16

2.9K 299 21
                                    


TV pesanan Chika sudah datang di apartemen Zeevano. Kini Tv itu sedang dibetulkan oleh orang yang mengantar TV itu, karena dia adalah petugas dari tempat yang jual TV. Zeevano duduk lesehan, memperhatikan yang membetulkan TV itu. Dia sebenernya pengen ikut bantu, tapi Zeevano tak terlalu paham.
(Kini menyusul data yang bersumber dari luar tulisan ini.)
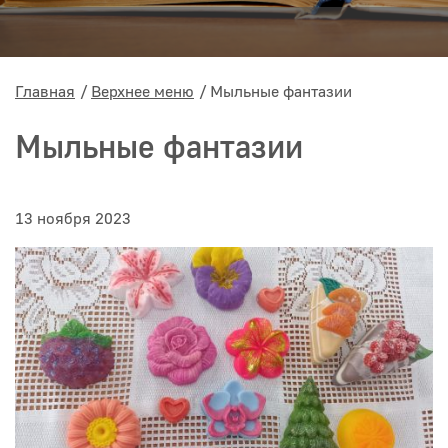
Главная
Верхнее меню
Мыльные фантазии
Мыльные фантазии
13 ноября 2023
Sedangkan Chika ikut duduk di samping Zeevano sesekali menoel-noel lengan Zeevano yang terekspos, karena sedang memakai kaos tanpa lengan. Zeevano masih ngambek dengan Chika. Saat diajak Chika ngomong aja cuma dijawab singkat, tak seperti biasanya.

"Kenapa Chikaaa?" tanya Zeevano dengan penuh kesabaran.

"Kamu mah meni ngambek ih!"

"Aku ga ngambek. Orang biasa aja," elak Zeevano.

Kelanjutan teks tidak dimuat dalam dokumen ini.